● Items from a data source:
——

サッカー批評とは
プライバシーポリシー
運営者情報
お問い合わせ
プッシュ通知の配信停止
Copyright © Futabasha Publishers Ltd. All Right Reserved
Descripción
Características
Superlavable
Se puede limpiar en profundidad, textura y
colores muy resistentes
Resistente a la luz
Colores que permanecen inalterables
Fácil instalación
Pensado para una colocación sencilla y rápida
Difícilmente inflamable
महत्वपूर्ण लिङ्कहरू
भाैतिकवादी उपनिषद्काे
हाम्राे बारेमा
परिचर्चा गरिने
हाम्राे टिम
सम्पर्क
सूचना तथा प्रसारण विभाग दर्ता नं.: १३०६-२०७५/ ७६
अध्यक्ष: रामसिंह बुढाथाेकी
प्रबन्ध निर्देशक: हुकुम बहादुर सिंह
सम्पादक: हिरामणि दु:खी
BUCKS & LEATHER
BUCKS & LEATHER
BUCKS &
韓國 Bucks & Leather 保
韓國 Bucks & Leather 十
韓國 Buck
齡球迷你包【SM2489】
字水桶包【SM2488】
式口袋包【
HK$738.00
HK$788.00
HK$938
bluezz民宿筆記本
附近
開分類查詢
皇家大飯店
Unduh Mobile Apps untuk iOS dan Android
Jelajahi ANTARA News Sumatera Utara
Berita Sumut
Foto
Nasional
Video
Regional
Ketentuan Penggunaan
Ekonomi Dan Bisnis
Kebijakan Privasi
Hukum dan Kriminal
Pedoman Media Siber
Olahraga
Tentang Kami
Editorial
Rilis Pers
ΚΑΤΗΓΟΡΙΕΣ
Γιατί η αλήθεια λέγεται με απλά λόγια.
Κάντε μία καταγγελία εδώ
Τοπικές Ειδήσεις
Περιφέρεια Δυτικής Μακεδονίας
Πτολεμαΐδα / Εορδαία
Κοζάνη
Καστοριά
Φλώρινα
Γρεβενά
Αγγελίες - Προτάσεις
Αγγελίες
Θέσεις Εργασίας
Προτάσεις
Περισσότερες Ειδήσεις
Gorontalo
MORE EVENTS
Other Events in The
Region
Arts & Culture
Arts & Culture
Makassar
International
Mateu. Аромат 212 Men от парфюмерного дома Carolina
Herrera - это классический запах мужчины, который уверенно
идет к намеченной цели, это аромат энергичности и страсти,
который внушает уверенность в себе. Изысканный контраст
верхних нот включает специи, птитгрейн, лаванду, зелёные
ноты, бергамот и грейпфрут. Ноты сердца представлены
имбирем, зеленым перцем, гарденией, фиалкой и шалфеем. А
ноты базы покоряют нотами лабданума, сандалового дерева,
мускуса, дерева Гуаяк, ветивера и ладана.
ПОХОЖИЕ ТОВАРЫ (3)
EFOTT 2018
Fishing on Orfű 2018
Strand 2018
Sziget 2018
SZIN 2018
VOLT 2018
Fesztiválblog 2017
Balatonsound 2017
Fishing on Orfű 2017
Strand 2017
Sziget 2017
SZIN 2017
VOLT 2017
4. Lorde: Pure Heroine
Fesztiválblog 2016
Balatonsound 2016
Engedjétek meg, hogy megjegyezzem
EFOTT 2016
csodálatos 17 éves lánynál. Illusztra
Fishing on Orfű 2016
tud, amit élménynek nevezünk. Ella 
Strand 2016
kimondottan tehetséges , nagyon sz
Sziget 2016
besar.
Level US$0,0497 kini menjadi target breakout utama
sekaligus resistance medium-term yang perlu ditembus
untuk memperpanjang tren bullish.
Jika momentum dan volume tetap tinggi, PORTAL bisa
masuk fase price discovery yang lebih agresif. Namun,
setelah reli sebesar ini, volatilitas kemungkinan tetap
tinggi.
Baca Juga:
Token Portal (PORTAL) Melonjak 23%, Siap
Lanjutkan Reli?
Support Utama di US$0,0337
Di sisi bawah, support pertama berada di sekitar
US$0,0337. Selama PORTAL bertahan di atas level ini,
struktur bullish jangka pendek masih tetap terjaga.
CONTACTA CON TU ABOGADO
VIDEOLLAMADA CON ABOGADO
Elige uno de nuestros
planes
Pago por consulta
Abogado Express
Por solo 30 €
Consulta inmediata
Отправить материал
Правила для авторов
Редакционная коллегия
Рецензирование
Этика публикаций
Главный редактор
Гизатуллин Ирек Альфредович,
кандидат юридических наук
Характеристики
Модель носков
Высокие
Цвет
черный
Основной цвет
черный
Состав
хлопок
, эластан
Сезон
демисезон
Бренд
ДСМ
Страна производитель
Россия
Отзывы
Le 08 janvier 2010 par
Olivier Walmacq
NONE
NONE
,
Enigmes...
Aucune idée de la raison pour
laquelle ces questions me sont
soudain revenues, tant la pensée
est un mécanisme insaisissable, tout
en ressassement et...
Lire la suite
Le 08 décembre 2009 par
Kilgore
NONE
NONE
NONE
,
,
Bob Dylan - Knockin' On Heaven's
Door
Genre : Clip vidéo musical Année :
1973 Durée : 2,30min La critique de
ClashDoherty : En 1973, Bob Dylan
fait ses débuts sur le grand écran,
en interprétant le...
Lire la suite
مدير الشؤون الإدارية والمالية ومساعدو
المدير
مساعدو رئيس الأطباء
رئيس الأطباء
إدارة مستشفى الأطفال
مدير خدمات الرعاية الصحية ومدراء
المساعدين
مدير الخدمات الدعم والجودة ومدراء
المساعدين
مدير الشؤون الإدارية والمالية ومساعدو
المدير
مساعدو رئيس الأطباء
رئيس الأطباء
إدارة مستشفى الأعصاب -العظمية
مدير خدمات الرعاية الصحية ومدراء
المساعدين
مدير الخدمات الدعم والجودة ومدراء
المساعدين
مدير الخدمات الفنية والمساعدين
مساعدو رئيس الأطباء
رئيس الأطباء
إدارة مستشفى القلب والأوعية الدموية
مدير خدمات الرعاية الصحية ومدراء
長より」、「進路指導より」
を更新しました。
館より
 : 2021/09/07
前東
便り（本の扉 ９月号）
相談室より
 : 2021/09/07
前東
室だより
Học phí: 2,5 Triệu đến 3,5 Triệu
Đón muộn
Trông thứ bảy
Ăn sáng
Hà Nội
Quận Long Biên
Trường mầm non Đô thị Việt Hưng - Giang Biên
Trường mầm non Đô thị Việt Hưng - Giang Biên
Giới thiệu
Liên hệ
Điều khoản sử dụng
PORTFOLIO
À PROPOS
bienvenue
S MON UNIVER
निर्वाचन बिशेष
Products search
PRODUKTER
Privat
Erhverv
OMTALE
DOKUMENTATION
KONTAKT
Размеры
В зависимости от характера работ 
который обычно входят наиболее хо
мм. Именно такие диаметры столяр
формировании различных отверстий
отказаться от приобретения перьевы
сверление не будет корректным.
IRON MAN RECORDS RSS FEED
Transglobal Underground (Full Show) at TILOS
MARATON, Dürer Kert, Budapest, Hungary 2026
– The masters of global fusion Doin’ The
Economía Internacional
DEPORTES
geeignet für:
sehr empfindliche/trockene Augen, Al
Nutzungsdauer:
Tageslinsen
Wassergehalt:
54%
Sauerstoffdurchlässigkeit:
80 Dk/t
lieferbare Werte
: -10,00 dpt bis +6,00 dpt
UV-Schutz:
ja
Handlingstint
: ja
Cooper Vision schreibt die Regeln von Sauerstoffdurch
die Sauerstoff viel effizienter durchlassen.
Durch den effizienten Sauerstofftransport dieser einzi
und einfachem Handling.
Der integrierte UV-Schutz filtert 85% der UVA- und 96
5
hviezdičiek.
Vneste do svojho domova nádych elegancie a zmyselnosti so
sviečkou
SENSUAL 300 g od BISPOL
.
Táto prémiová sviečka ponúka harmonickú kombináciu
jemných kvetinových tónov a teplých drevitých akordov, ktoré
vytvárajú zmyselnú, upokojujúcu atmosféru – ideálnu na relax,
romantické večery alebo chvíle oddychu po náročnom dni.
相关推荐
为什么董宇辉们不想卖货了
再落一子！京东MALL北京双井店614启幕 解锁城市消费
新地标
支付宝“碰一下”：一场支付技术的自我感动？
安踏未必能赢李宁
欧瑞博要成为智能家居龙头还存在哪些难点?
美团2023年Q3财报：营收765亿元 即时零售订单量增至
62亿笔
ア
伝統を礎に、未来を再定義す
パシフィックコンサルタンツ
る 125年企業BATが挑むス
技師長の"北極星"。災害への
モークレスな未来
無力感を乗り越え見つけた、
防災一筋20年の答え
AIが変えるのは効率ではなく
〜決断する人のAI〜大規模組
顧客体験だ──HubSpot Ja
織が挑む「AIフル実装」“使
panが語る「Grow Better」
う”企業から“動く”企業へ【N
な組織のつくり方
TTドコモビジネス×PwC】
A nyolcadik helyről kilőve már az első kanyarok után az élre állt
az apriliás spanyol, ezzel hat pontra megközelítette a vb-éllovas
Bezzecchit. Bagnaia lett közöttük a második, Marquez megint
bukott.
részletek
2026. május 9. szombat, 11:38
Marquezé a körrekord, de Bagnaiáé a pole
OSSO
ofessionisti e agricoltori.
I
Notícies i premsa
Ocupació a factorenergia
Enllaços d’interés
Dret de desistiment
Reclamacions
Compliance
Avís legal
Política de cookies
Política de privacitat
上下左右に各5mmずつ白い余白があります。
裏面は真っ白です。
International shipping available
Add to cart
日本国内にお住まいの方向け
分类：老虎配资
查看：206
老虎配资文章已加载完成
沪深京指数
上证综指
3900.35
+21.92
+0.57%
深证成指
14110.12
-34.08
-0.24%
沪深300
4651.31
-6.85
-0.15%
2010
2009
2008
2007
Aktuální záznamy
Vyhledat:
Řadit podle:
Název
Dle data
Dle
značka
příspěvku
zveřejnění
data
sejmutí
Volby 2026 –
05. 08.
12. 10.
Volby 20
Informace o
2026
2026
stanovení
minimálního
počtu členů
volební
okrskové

——

● WHAT YOU WILL DO: Report each line in the data that holds the word "PORTAL".

● RESPONSE TO THIS EXERCISE:
Jika momentum dan volume tetap tinggi, PORTAL bisa
Token Portal (PORTAL) Melonjak 23%, Siap
US$0,0337. Selama PORTAL bertahan di atas level ini,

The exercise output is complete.